Yaklaşık bir yıl önce tesislerinde Türkçe konuşulmasını yasaklayan amatör futbol kulüplerinden Hellas Sport, şimdi de yabancı kökenli futbolcu sayısını azaltmak için Türk kökenli futbolcuları hedef aldı. Kulübün Türk kökenli futbolcuları göndermek ve yeni Türk kökenli futbolcu kaydı yapmaması ortalığı karıştırdı.
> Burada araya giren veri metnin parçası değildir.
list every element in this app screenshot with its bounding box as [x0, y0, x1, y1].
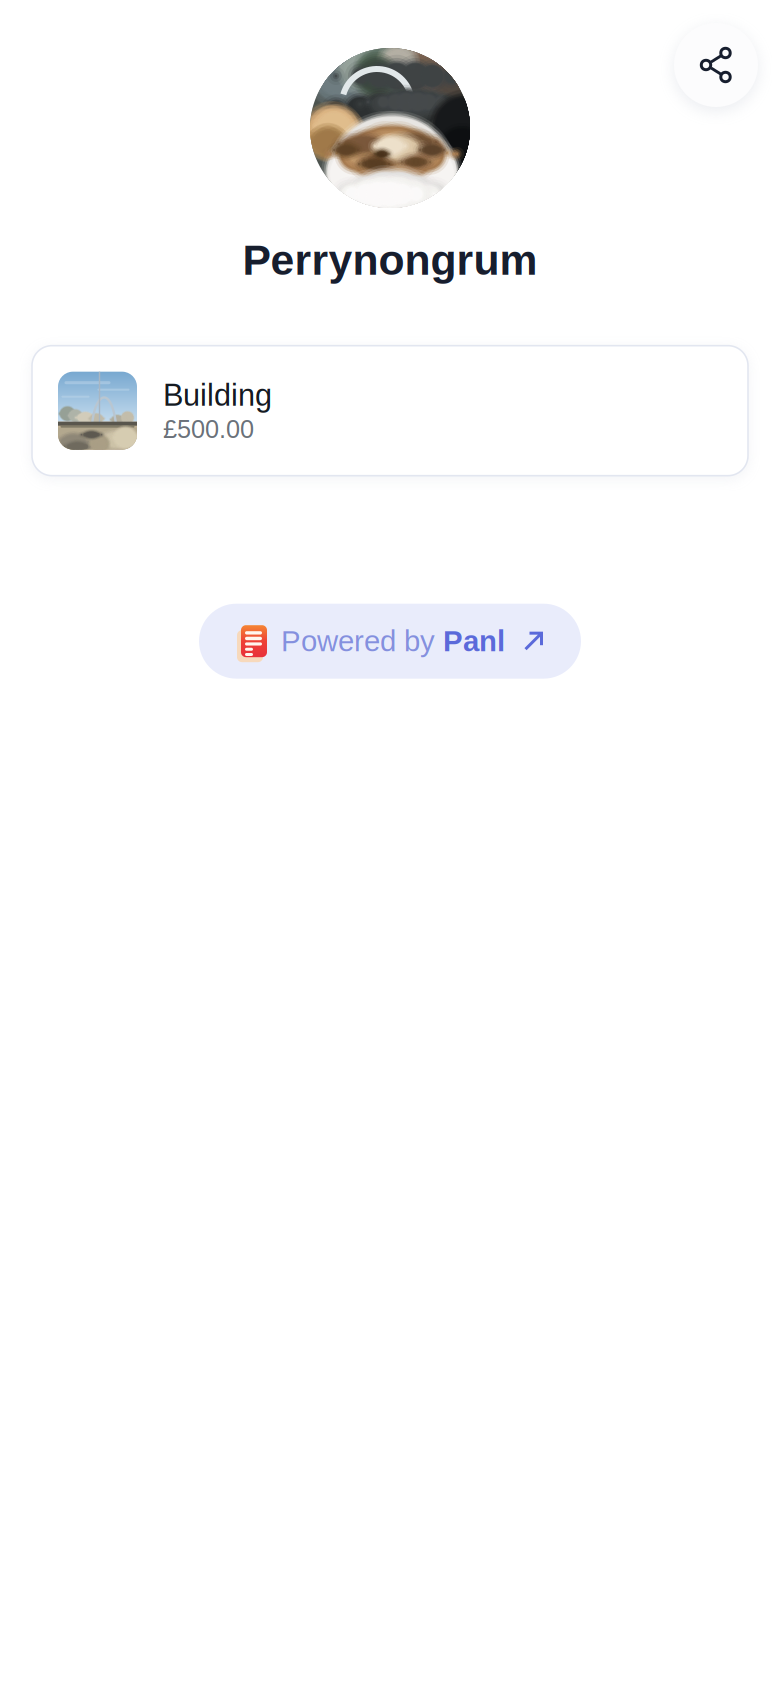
staticText: Building [163, 378, 272, 412]
staticText: Powered by [281, 625, 443, 658]
staticText: Perrynongrum [242, 236, 538, 284]
button[interactable]: Share [674, 23, 758, 107]
button[interactable]: Building [32, 346, 748, 476]
staticText: £500.00 [163, 415, 254, 443]
staticText: Panl [443, 625, 505, 658]
button[interactable]: Powered by [199, 604, 581, 679]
"Böyle bir planı kabullenmem mümkün olamazdı" diyerek, Hellas Sport Gençlik Yönetim Kurulu'ndan istifa eden Aykut Aydın, "Spor kompleksinde Türkçe konuşulmasını yasaklamak isteyen ve gizli planlarında Türk kökenli futbolculara yasak koyan bir zihniyetle nasıl birlikte çalışabilirdim ki? Onlar, kulüpte fazla sayıda Türk kökenli futbolcu olmasını sorun olarak görüyorlar. Onların bu çirkin planlarına alet olamazdım" diyerek yönetim kurulundan istifa ettiğini açıkladı.
TÜRK DÜŞMANLIĞI
Türkleri hedef alan gizli planlar konusunda yönetim kurulu üyeleri arasında yapılan elektronik posta yazışması belgelerinin elinde olduğunu iddia eden kulüp antrenörlerinden Murat Şekercan da, "Bu ülkede doğmuş ve kendini Hollandalı hisseden 7-8 yaşındaki Türk kökenli çocuklara bu yapılanlar ayrımcılıktır, ırkçılıktır. Bu tür kulüpler yabancı kökenli çocuklara yatırım yapmak için belediyelerden yüksek miktarda maddi yardım alıyorlar. Bugüne kadar bu paraları nerelere harcadılar, nasıl bir yatırım yaptılar onu açıklasınlar. Var olan sorunları Türklerin üstüne atmasınlar. Çözüm, Türklere kapıları kapatmakta değildir" dedi.
BİRLİKTE MÜCADELE
"Kulüp yönetiminin, uygulamaya koymak istediği gizli planları duyunca, sanki aşırı sağcı lider Geert Wilders parlamentodan çıkıp bu kulübün yönetimine girmiş gibi geldi" diyen Şekercan sözlerini şöyle sürdürdü:
"Bunlar bizi hep entegre olmamakla suçlarlar. Ama her nedense hiç kendilerini eleştirmezler. Biz Türkleri hep bir araya toplamak istiyorlar. Bunların planları nedir anlamış değilim. Bizi bir araya toplayıp, sonra bizi yakacaklar mı, ne istiyorlar. Artık hep birlikte hareket edip, mücadele vermeliyiz. Eğer bu kulüpte Türk kökenlilerin sayısı çoğunluktaysa o zaman bu yönetimi elimize geçirmemiz gerekir. Artık Türkler 'Bana dokunmayan yılan bin yıl yaşasın zihniyetinden' vazgeçmelidir. Sorun hepimizin sorunudur. Artık Türkler kendilerini yönetmesini öğrenmelidir."